HOW TO COMPLETE THIS TASK:
The records that follow are to be repeated exactly, with no pictures carried over.

[Stored data entries]
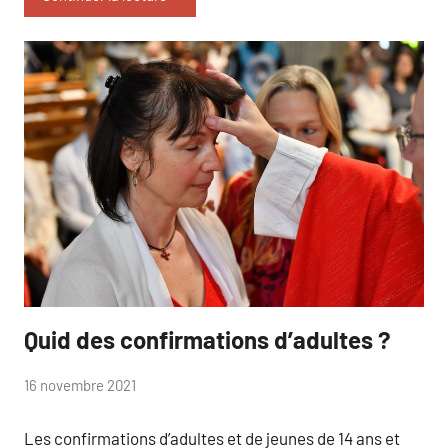
Quid des confirmations d’adultes ?
catéchuménat
par
16 novembre 2021
Isabelle
Les confirmations d’adultes et de jeunes de 14 ans et
Maissin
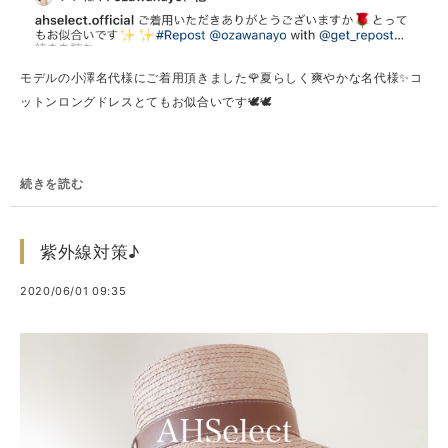
モデルの小澤名代様にご着用頂きました🌹夏らしく爽やかな名代様✨コ
ットンロングドレスとてもお似合いです🕊🕊
続きを読む
紫外線対策♪
2020/06/01 09:35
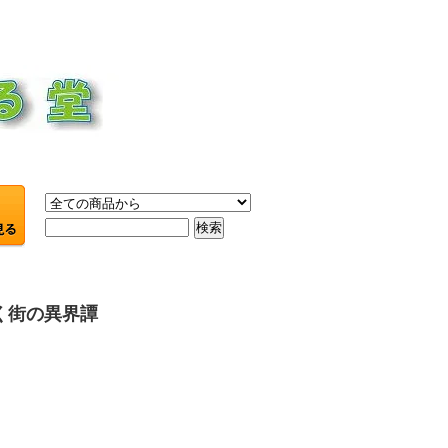
く街の異界譚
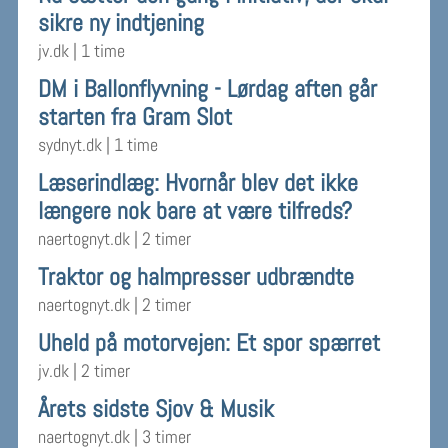
sikre ny indtjening
jv.dk
|
1 time
DM i Ballonflyvning - Lørdag aften går
starten fra Gram Slot
sydnyt.dk
|
1 time
Læserindlæg: Hvornår blev det ikke
længere nok bare at være tilfreds?
naertognyt.dk
|
2 timer
Traktor og halmpresser udbrændte
naertognyt.dk
|
2 timer
Uheld på motorvejen: Et spor spærret
jv.dk
|
2 timer
Årets sidste Sjov & Musik
naertognyt.dk
|
3 timer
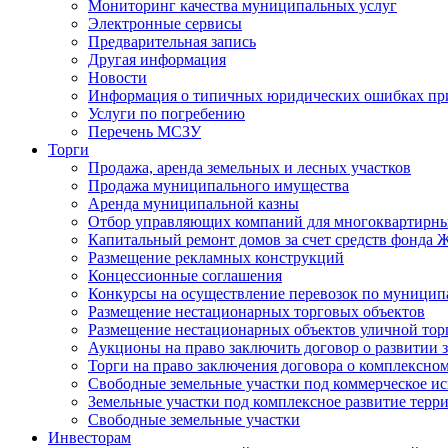
Мониторинг качества муниципальных услуг
Электронные сервисы
Предварительная запись
Другая информация
Новости
Информация о типичных юридических ошибках при
Услуги по погребению
Перечень МСЗУ
Торги
Продажа, аренда земельных и лесных участков
Продажа муниципального имущества
Аренда муниципальной казны
Отбор управляющих компаний для многоквартирн
Капитальный ремонт домов за счет средств фонда
Размещение рекламных конструкций
Концессионные соглашения
Конкурсы на осуществление перевозок по муници
Размещение нестационарных торговых объектов
Размещение нестационарных объектов уличной тор
Аукционы на право заключить договор о развитии 
Торги на право заключения договора о комплексно
Свободные земельные участки под коммерческое и
Земельные участки под комплексное развитие терр
Свободные земельные участки
Инвесторам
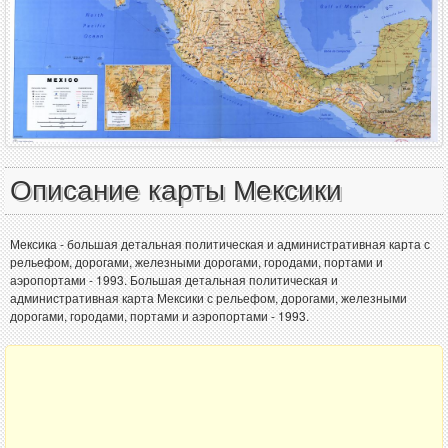
Описание карты Мексики
Мексика - большая детальная политическая и административная карта с
рельефом, дорогами, железными дорогами, городами, портами и
аэропортами - 1993. Большая детальная политическая и
административная карта Мексики с рельефом, дорогами, железными
дорогами, городами, портами и аэропортами - 1993.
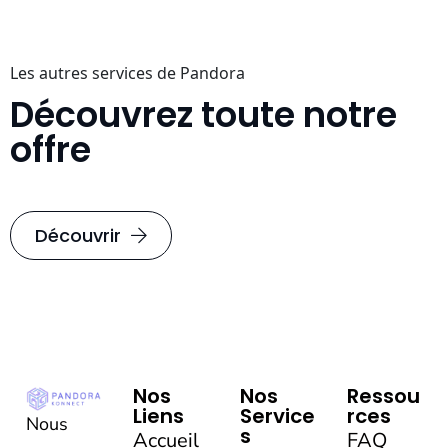
Les autres services de Pandora
Découvrez toute notre
offre
Découvrir
Nos
Nos
Ressou
Liens
Service
rces
Nous
s
Accueil
FAQ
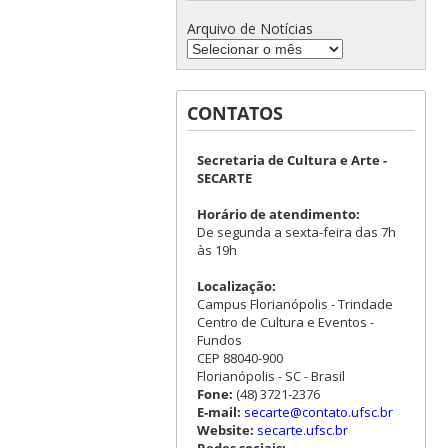
Arquivo de Notícias
CONTATOS
Secretaria de Cultura e Arte -
SECARTE
Horário de atendimento:
De segunda a sexta-feira das 7h
às 19h
Localização:
Campus Florianópolis - Trindade
Centro de Cultura e Eventos -
Fundos
CEP 88040-900
Florianópolis - SC - Brasil
Fone:
(48) 3721-2376
E-mail:
secarte@contato.ufsc.br
Website:
secarte.ufsc.br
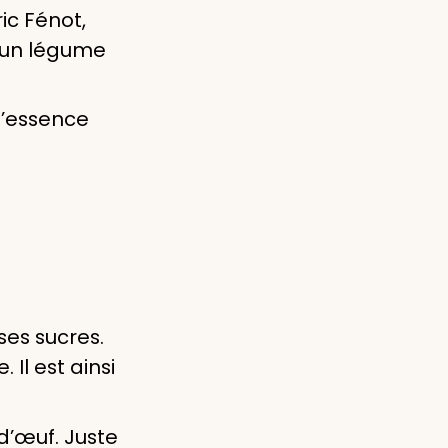
ic Fénot,
 un légume
d’essence
ses sucres.
Il est ainsi
d’œuf. Juste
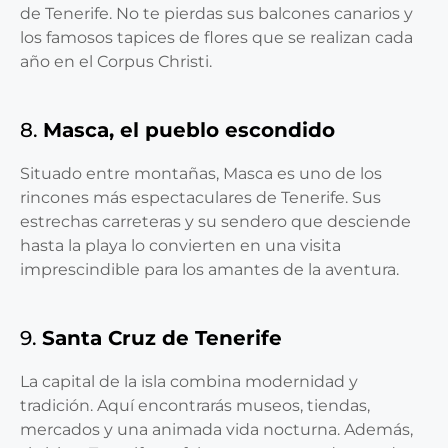
de Tenerife. No te pierdas sus balcones canarios y
los famosos tapices de flores que se realizan cada
año en el Corpus Christi.
8.
Masca, el pueblo escondido
Situado entre montañas, Masca es uno de los
rincones más espectaculares de Tenerife. Sus
estrechas carreteras y su sendero que desciende
hasta la playa lo convierten en una visita
imprescindible para los amantes de la aventura.
9.
Santa Cruz de Tenerife
La capital de la isla combina modernidad y
tradición. Aquí encontrarás museos, tiendas,
mercados y una animada vida nocturna. Además,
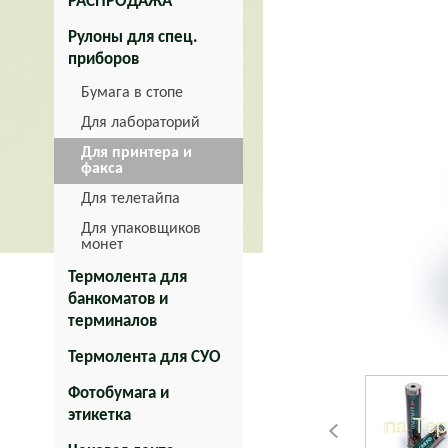
РАСПРОДАЖА
Рулоны для спец.
приборов
Бумага в стопе
Для лабораторий
Для принтера и
факса
Для телетайпа
Для упаковщиков
монет
Термолента для
банкоматов и
терминалов
Термолента для СУО
Фотобумага и
этикетка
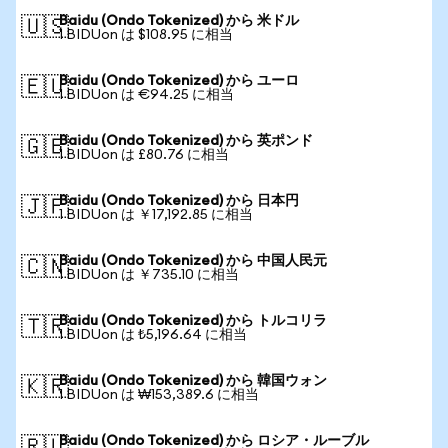
Baidu (Ondo Tokenized) から 米ドル
🇺🇸
1 BIDUon は $108.95 に相当
Baidu (Ondo Tokenized) から ユーロ
🇪🇺
1 BIDUon は €94.25 に相当
Baidu (Ondo Tokenized) から 英ポンド
🇬🇧
1 BIDUon は £80.76 に相当
Baidu (Ondo Tokenized) から 日本円
🇯🇵
1 BIDUon は ￥17,192.85 に相当
Baidu (Ondo Tokenized) から 中国人民元
🇨🇳
1 BIDUon は ￥735.10 に相当
Baidu (Ondo Tokenized) から トルコリラ
🇹🇷
1 BIDUon は ₺5,196.64 に相当
Baidu (Ondo Tokenized) から 韓国ウォン
🇰🇷
1 BIDUon は ₩153,389.6 に相当
Baidu (Ondo Tokenized) から ロシア・ルーブル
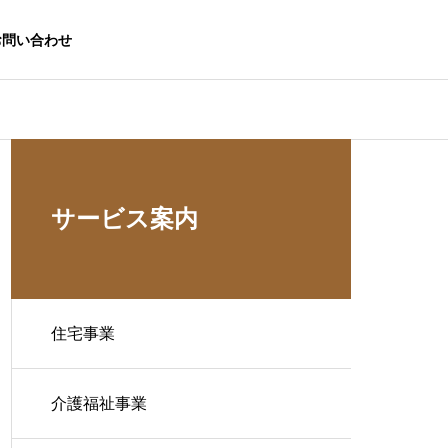
お問い合わせ
サービス案内
住宅事業
介護福祉事業
生活応援事業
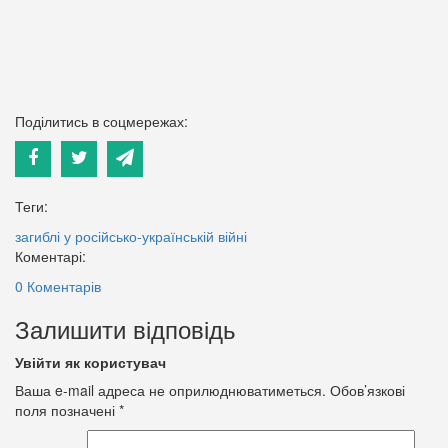
Поділитись в соцмережах:
Теги:
загиблі у російсько-українській війні
Коментарі:
0 Коментарів
Залишити відповідь
Увійти як користувач
Ваша e-mail адреса не оприлюднюватиметься.
Обов’язкові
поля позначені
*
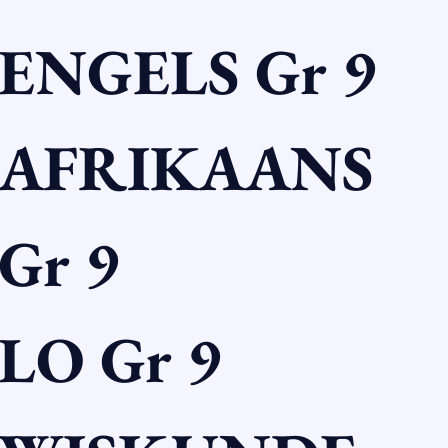
ENGELS Gr 9
AFRIKAANS 
Gr 9
LO Gr 9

SOLUTION TO THIS PROBLEM:
Quid des confirmations d’adultes ?
catéchuménat
par
16 novembre 2021
Isabelle
Les confirmations d’adultes et de jeunes de 14 ans et
Maissin
モデルの小澤名代様にご着用頂きました🌹夏らしく爽やかな名代様✨コ
ットンロングドレスとてもお似合いです🕊🕊
続きを読む
紫外線対策♪
2020/06/01 09:35
く街の異界譚
sikre ny indtjening
jv.dk
|
1 time
DM i Ballonflyvning - Lørdag aften går
starten fra Gram Slot
sydnyt.dk
|
1 time
Læserindlæg: Hvornår blev det ikke
længere nok bare at være tilfreds?
naertognyt.dk
|
2 timer
Traktor og halmpresser udbrændte
naertognyt.dk
|
2 timer
Uheld på motorvejen: Et spor spærret
jv.dk
|
2 timer
Årets sidste Sjov & Musik
naertognyt.dk
|
3 timer
Мониторинг качества муниципальных услуг
Электронные сервисы
Предварительная запись
Другая информация
Новости
Информация о типичных юридических ошибках при
Услуги по погребению
Перечень МСЗУ
Торги
Продажа, аренда земельных и лесных участков
Продажа муниципального имущества
Аренда муниципальной казны
Отбор управляющих компаний для многоквартирн
Капитальный ремонт домов за счет средств фонда
Размещение рекламных конструкций
Концессионные соглашения
Конкурсы на осуществление перевозок по муници
Размещение нестационарных торговых объектов
Размещение нестационарных объектов уличной тор
Аукционы на право заключить договор о развитии 
Торги на право заключения договора о комплексно
Свободные земельные участки под коммерческое и
Земельные участки под комплексное развитие терр
Свободные земельные участки
Инвесторам
Описание карты Мексики
Мексика - большая детальная политическая и административная карта с
рельефом, дорогами, железными дорогами, городами, портами и
аэропортами - 1993. Большая детальная политическая и
административная карта Мексики с рельефом, дорогами, железными
дорогами, городами, портами и аэропортами - 1993.
Les autres services de Pandora
Découvrez toute notre
offre
Découvrir
Nos
Nos
Ressou
Liens
Service
rces
Nous
s
Accueil
FAQ
Arquivo de Notícias
CONTATOS
Secretaria de Cultura e Arte -
SECARTE
Horário de atendimento:
De segunda a sexta-feira das 7h
às 19h
Localização:
Campus Florianópolis - Trindade
Centro de Cultura e Eventos -
Fundos
CEP 88040-900
Florianópolis - SC - Brasil
Fone:
(48) 3721-2376
E-mail:
secarte@contato.ufsc.br
Website:
secarte.ufsc.br
ic Fénot,
 un légume
d’essence
ses sucres.
Il est ainsi
d’œuf. Juste
de Tenerife. No te pierdas sus balcones canarios y
los famosos tapices de flores que se realizan cada
año en el Corpus Christi.
8.
Masca, el pueblo escondido
Situado entre montañas, Masca es uno de los
rincones más espectaculares de Tenerife. Sus
estrechas carreteras y su sendero que desciende
hasta la playa lo convierten en una visita
imprescindible para los amantes de la aventura.
9.
Santa Cruz de Tenerife
La capital de la isla combina modernidad y
tradición. Aquí encontrarás museos, tiendas,
mercados y una animada vida nocturna. Además,
РАСПРОДАЖА
Рулоны для спец.
приборов
Бумага в стопе
Для лабораторий
Для принтера и
факса
Для телетайпа
Для упаковщиков
монет
Термолента для
банкоматов и
терминалов
Термолента для СУО
Фотобумага и
этикетка
Baidu (Ondo Tokenized) から 米ドル
🇺🇸
1 BIDUon は $108.95 に相当
Baidu (Ondo Tokenized) から ユーロ
🇪🇺
1 BIDUon は €94.25 に相当
Baidu (Ondo Tokenized) から 英ポンド
🇬🇧
1 BIDUon は £80.76 に相当
Baidu (Ondo Tokenized) から 日本円
🇯🇵
1 BIDUon は ￥17,192.85 に相当
Baidu (Ondo Tokenized) から 中国人民元
🇨🇳
1 BIDUon は ￥735.10 に相当
Baidu (Ondo Tokenized) から トルコリラ
🇹🇷
1 BIDUon は ₺5,196.64 に相当
Baidu (Ondo Tokenized) から 韓国ウォン
🇰🇷
1 BIDUon は ₩153,389.6 に相当
Baidu (Ondo Tokenized) から ロシア・ルーブル
お問い合わせ
サービス案内
住宅事業
介護福祉事業
生活応援事業
Поділитись в соцмережах:
Теги:
загиблі у російсько-українській війні
Коментарі:
0 Коментарів
Залишити відповідь
Увійти як користувач
Ваша e-mail адреса не оприлюднюватиметься.
Обов’язкові
поля позначені
*
ENGELS Gr 9
AFRIKAANS 
Gr 9
LO Gr 9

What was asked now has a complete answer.